ABCD is a parallelogram in which AE is perpendicular to CD (Fig. 9.54). Also AC = 5 cm, DE = 4 cm, and the area of ∆ AED = 6 cm². Find the perimeter and area of ABCD.
Solution:
It is given that
Area of ∆ AED = 6 cm²
AC = 5 cm
DE = 4 cm
We know that
Area of triangle = 1/2 × base × height
Area of triangle AED = 1/2 × DE × AE
Substituting the values
6 = 1/2 × 4 × AE
By further calculation
AE = (6 × 2)/4
AE = 3 cm
In right angled triangle AEC
AE = 3 cm
AC = 5 cm
Using the Pythagoras theorem
EC² = AC² - AE²
Substituting the values
EC² = 5² - 3²
EC² = 25 - 9
EC² = 16
So we get
EC = 4 cm
DE + EC = DC
DC = 4 + 4 = 8 cm
Here ABCD is a parallelogram
AB = DC = 8 cm
In right angled triangle AED
Using Pythagoras theorem
AD² = AE² + ED²
Substituting the values
AD² = 3² + 4²
AD² = 9 + 16
AD² = 25
So we get
AD = 5 cm
AD = BC = 5 cm
Here ABCD is a parallelogram
We know that
Perimeter of parallelogram ABCD = 2 (l + b)
= 2 (DC + AD)
Substituting the values
= 2 (8 + 5)
= 2 (13)
= 26 cm
Similarly
Area of parallelogram ABCD = base × height
= DC × AE
Substituting the values
= 8 × 3
= 24 cm²
Therefore, the perimeter of ABCD is 26 cm and the area is 24 cm².
✦ Try This: The perimeter of a rhombus is 30 cm and one diagonal is 3 cm long then the length of the other diagonal is
☛ Also Check: NCERT Solutions for Class 7 Maths Chapter 11
NCERT Exemplar Class 7 Maths Chapter 9 Problem 102
ABCD is a parallelogram in which AE is perpendicular to CD (Fig. 9.54).
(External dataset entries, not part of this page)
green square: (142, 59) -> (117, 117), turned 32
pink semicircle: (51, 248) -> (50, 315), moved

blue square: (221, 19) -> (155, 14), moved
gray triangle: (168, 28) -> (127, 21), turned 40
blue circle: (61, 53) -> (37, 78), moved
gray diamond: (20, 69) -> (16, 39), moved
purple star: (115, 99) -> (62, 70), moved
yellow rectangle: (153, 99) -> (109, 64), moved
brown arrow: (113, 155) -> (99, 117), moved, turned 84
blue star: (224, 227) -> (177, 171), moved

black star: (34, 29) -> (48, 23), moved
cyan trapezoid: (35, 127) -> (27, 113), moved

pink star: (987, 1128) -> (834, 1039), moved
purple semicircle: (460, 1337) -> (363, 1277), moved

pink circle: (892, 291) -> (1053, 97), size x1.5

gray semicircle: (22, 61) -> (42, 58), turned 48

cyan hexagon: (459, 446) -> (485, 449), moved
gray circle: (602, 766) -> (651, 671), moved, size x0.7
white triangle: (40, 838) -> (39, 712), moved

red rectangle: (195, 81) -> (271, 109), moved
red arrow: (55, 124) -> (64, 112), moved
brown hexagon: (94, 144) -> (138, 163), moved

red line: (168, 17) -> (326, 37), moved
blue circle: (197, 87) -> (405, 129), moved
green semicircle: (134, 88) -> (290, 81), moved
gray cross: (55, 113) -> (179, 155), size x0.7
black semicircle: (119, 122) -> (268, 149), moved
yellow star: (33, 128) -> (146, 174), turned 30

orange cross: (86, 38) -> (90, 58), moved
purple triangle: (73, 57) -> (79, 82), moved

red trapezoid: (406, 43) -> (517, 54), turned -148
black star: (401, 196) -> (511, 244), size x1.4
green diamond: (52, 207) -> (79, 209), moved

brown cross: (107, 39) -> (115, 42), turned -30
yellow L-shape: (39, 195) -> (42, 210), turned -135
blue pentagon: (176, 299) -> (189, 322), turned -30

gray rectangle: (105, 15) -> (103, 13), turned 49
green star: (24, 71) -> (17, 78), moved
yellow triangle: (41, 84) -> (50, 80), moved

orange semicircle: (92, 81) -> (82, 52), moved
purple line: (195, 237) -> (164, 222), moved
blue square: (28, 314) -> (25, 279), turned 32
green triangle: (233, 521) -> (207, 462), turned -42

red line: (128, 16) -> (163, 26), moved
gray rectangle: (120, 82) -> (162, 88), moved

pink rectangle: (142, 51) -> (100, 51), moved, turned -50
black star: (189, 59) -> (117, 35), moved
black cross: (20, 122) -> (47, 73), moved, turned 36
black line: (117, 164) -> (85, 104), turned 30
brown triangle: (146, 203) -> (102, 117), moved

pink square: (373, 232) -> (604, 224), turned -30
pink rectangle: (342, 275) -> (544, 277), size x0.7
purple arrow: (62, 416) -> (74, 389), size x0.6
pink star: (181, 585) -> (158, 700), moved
Also AC = 5 cm, DE = 4 cm, and the area of ∆ AED = 6 cm². Find the perimeter and area of ABCD.
Summary:
ABCD is a parallelogram in which AE is perpendicular to CD (Fig. 9.54). Also AC = 5 cm, DE = 4 cm, and the area of ∆ AED = 6 cm². The perimeter of ABCD is 26 cm and the area is 24 cm².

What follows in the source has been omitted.